До этого момента мы можем признать в психологическом отношении, которое можно легко выделить при наблюдении за поведением животных, существование субъектов, но не посредством какого-то проективного миража, фантома, который определенный тип психологов с удовольствием разбивает на куски, а просто в силу проявляющегося присутствия интерсубъективности. В животном, притаившемся в своей сторожке, в хорошо расставленной ловушке других, в финте, которым явный бродяга уводит хищника от стада, проявляется нечто большее, чем в завораживающей демонстрации брачного или боевого ритуала. Но даже в этом нет ничего, что выходило бы за рамки функции приманки, служащей удовлетворению потребности, или утверждало бы присутствие в том потустороннем мире, где вся природа может быть подвергнута сомнению в ее замысле.

Для того чтобы существовал вопрос (а мы знаем, что его задал сам Фрейд в книге "За пределами принципа удовольствия"), должен существовать язык.

Ведь я могу заманить противника движением, противоречащим моему реальному плану сражения, и это движение будет иметь обманчивый эффект только в той мере, в какой я произведу его в действительности и для своего противника.

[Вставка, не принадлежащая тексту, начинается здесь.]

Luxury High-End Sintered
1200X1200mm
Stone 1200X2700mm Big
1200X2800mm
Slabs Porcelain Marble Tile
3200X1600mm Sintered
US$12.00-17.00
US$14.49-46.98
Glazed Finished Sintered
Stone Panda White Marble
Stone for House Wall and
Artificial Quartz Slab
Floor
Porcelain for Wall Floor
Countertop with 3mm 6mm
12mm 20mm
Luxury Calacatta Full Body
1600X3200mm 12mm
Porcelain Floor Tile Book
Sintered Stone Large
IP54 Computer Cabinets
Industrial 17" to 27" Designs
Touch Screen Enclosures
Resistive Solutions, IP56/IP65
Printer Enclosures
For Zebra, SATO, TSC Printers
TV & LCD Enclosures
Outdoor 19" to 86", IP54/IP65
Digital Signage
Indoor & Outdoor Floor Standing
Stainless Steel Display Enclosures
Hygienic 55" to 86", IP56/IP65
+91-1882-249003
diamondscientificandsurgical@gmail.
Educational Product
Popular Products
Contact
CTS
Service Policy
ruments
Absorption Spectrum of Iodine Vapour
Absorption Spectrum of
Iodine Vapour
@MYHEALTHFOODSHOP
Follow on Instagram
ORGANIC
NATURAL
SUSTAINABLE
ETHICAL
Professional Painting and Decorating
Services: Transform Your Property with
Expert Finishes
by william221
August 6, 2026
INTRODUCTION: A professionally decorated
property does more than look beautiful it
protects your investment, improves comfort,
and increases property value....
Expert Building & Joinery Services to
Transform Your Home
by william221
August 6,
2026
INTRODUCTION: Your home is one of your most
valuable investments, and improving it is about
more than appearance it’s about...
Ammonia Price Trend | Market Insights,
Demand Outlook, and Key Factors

Но в пропозициях, которыми я открываю мирные переговоры с ним, то, что мои переговоры предлагают ему, находится в третьем локусе, который не является ни моей речью, ни моим собеседником.

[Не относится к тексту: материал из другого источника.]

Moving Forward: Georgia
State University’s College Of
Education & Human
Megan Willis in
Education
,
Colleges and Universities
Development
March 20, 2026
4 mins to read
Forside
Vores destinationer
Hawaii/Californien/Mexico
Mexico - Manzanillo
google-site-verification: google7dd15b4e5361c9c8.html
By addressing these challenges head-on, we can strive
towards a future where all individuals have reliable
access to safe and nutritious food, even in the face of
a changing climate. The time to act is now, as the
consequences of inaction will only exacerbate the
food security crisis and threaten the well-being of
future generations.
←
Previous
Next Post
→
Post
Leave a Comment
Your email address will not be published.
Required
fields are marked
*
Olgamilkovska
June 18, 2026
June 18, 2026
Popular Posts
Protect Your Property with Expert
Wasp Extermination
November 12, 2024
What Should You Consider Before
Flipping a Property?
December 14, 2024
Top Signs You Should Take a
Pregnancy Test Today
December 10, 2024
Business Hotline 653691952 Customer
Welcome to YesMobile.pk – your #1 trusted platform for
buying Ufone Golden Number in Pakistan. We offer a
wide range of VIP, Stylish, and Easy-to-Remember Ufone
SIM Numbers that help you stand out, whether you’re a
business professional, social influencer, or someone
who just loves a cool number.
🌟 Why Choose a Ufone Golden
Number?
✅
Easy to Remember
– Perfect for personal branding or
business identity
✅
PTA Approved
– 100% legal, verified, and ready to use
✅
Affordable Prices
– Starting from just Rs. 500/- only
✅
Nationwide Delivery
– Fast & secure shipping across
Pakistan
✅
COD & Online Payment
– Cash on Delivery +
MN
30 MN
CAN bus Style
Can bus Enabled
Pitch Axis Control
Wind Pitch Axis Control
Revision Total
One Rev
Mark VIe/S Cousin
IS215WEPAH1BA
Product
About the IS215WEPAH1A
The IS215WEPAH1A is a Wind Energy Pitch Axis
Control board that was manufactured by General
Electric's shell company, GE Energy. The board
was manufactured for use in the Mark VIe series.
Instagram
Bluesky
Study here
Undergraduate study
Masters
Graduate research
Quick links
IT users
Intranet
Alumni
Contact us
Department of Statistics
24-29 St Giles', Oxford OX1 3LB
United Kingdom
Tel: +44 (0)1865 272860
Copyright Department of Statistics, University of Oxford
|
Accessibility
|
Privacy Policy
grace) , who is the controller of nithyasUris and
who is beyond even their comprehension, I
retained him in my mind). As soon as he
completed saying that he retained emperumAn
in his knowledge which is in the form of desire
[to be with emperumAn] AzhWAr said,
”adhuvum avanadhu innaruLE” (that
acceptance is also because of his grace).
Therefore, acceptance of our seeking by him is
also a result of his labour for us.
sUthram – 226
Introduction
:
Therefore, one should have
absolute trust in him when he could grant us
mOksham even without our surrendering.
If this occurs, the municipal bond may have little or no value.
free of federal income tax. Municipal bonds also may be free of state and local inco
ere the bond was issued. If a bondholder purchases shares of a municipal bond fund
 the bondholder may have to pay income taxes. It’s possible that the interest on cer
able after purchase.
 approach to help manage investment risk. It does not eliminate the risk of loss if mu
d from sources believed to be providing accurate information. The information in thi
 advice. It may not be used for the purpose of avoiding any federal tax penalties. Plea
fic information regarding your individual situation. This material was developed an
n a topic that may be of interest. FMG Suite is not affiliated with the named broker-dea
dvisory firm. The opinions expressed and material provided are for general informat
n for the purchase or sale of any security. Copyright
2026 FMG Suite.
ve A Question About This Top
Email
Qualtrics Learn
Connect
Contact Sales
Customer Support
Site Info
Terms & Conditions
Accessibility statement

Этот локус - не что иное, как локус означающей конвенции, подобной той, что раскрывается в комедии печальной жалобы еврея своему дружку: "Зачем ты говоришь мне, что едешь в Краков, чтобы я поверил, что ты едешь во Львов, когда на самом деле ты едешь в Краков?".

Конечно, движение стада, о котором я только что говорил, может быть понято в обычном контексте стратегии игры, где есть правило обманывать противника, но в этом случае мой успех оценивается в коннотации предательства, то есть по отношению к Другому, который является гарантом доброй воли.

Здесь речь идет о проблемах такого порядка, гетерономия которых совершенно неправильно истолковывается, если сводится к "осознанию других", или как бы мы это ни называли. Ведь если когда-то "существование другого" достигло ушей Мидаса психоанализа через перегородку, отделяющую его от тайных собраний феноменологов, то теперь новость шепчут сквозь тростник: "Мидас, царь Мидас, является другим своего пациента. Он сам это сказал".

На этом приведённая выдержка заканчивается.